KANSAS CITY, Mo. -- With nearly 450,000 residents, Kansas City is Missouri's largest locality. It anchors this metropolitan area of 1.8 million people. But this traditional Democratic stronghold shares a state line with neighboring Kansas, a Republican powerhouse. Kansas City is also severed by the Missouri River, making north shore residents feel like unwelcome kin.
Speaking of outsiders, the growing African American and Hispanic populations here often feel excluded from the mainstream. This community has never effectively dealt with the prickly issue of race and difference. Kansas Citians are just too darned polite.
But not now.
Not after nearly four years of George W. Bush as president. Politics has been muscling into normally polite gatherings, uniting folks on ousting Bush.
On the evening of January 13, I joined a group of about two dozen people for a meeting of the Diversity Coalition, which was started several years ago by a retired optometrist named David Shapiro. At 93, he remembers being among the U.S. troops who liberated Jews and others from the Dachau concentration camp. He says he still has nightmares about it. The experience inspired him to become involved in the civil-rights movement and, later, to form the Diversity Coalition.
He calls about 100 people on a regular basis, inviting them to the meetings. He pulls many of the names from the list of those who write letters to the editor in the newspaper. (He looks up the phone numbers in the phone book.)
He asks me to facilitate the sessions, which I have been doing for years now. He jokes that he will increase my salary, adding another zero to the zero figure that he pays me to keep the meetings going.
On that cold January evening, we gathered in a converted classroom at Boone Elementary School in south Kansas City. We pulled our chairs around so we could see one another -- a group of white, black, Jewish, Asian, and Native Americans, ranging from senior citizens to teenagers.
We watched a 60 Minutes interview with former Treasury Secretary Paul O'Neill. People were animated during the discussion afterward, leaning into the large circle to speak, listening and pouncing when the rare opportunity of split-second silence arose for others to share more thoughts.
Over the months, the members of the group have favored different candidates. John Kerry and Dennis Kucinich have been top choices. The people who are the most proud to call themselves liberals back Kucinich all the way, and they wish Republicans hadn't effectively turned ``liberal'' into such a dirty word over the past 30 years.
The members don't seem to think much of Al Sharpton, Wesley Clark, and Joe Lieberman. Howard Dean and Dick Gephardt never moved the needle for them, either.

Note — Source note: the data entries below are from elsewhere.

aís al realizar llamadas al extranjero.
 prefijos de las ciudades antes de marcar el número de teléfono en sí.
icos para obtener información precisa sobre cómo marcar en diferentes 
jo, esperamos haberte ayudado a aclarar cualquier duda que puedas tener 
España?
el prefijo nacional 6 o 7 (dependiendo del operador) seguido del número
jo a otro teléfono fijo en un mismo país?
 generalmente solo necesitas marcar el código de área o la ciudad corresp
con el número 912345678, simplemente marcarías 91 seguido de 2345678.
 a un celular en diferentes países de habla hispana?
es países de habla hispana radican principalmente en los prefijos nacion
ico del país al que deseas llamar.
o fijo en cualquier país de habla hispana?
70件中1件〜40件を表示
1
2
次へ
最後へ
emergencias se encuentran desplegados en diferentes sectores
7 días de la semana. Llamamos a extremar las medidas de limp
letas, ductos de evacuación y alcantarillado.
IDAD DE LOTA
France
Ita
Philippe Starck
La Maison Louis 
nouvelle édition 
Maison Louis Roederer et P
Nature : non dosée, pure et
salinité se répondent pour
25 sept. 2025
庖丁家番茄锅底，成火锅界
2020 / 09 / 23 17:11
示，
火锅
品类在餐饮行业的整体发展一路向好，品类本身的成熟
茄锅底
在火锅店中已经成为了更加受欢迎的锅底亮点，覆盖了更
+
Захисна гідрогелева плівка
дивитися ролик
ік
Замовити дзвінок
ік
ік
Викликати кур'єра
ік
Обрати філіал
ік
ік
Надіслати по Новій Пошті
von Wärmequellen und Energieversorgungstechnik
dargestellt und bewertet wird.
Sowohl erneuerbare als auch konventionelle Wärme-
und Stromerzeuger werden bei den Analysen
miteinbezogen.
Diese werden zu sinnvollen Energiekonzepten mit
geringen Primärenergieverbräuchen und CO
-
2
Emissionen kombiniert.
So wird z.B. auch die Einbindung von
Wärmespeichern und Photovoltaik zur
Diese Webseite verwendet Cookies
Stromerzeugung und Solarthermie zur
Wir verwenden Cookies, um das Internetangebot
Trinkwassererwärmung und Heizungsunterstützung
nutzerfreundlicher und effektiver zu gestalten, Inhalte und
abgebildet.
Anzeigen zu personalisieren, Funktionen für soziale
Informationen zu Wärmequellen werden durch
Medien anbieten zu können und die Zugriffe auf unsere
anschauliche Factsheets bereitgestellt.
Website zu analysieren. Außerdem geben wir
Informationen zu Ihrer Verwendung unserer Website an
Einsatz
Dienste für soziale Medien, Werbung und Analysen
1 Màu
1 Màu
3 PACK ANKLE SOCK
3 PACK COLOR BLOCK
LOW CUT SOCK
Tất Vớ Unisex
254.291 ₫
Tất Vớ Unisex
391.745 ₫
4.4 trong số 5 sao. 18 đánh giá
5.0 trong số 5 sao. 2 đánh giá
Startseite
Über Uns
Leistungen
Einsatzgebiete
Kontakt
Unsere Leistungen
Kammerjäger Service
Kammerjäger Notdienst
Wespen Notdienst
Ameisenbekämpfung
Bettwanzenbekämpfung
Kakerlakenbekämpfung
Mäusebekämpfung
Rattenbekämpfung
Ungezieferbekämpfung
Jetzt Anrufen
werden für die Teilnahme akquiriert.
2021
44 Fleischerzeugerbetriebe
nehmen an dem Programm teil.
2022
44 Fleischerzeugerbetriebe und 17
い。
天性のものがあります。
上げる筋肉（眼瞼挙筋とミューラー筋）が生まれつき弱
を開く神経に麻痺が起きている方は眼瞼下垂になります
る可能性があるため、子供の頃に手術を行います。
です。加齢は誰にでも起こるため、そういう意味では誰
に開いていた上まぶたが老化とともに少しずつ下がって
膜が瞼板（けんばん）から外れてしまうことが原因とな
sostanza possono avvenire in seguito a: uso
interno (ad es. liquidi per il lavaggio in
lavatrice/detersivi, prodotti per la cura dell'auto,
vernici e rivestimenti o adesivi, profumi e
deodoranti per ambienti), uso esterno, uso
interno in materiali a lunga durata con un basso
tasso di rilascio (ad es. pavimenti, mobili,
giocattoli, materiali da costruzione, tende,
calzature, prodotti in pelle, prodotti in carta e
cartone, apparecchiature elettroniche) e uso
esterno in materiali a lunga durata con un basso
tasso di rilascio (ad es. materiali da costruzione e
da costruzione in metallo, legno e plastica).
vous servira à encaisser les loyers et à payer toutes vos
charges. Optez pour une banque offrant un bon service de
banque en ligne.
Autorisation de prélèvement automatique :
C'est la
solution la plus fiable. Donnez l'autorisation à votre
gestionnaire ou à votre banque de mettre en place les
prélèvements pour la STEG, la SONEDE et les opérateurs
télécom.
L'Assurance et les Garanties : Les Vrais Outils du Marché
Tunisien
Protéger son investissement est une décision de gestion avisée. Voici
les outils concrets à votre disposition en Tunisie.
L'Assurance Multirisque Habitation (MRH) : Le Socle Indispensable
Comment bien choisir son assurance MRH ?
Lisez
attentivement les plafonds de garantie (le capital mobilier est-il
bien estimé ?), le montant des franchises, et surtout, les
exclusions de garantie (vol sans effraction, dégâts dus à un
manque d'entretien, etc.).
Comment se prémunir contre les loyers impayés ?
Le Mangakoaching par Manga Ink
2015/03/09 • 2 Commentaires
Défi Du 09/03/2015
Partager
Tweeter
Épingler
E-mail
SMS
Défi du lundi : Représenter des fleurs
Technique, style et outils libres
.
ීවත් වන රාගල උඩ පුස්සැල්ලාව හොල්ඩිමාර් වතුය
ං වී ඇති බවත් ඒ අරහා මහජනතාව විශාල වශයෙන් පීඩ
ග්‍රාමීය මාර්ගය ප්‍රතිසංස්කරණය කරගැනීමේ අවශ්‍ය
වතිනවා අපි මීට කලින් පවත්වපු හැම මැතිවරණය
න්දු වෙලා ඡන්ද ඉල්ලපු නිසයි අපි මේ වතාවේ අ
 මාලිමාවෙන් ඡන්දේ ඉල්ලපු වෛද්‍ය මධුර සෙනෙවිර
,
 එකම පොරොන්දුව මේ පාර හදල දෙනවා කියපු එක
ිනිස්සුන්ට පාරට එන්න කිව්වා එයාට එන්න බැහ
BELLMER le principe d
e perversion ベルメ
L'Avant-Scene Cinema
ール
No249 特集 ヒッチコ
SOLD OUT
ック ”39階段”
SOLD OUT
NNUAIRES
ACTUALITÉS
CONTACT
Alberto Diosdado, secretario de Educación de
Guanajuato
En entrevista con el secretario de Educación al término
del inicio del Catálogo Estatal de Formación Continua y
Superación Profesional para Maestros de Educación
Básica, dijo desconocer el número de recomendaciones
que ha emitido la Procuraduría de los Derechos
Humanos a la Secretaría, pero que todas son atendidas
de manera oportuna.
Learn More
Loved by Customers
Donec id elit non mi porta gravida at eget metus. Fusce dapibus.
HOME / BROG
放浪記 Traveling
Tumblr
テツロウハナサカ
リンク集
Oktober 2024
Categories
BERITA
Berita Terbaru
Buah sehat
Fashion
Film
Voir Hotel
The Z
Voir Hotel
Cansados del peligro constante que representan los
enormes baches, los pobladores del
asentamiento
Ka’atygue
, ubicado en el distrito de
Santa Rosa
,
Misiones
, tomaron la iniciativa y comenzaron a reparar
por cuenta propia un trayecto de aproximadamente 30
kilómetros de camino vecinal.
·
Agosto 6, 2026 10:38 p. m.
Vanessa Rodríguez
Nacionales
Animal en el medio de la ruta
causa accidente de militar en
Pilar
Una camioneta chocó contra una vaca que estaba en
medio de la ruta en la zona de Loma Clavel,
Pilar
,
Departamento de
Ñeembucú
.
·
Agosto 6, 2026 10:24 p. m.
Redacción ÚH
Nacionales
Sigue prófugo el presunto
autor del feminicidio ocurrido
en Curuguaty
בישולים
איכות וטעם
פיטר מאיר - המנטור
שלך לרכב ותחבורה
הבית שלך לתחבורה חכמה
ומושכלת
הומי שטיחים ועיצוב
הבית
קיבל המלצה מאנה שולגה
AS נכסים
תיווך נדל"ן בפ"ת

That was despite the press -- mesmerized by Dean's money, organization, and feet-on-the street and by Gephardt's Missouri ties -- anointing those two the front-runners at different times.
Not surprisingly, the members of this group have little regard for the media. Too many newspapers, television stations, and radio stations are controlled by too few owners. The press has woefully failed our democracy in not telling how the Democratic candidates' messages are resonating with real people who have great fears about the future under Bush and are hurting in the heartland. Some of the men in our group have talked about the fact that so many folks in rural Missouri still have Bush-Cheney bumper stickers on their beat-up pickup trucks.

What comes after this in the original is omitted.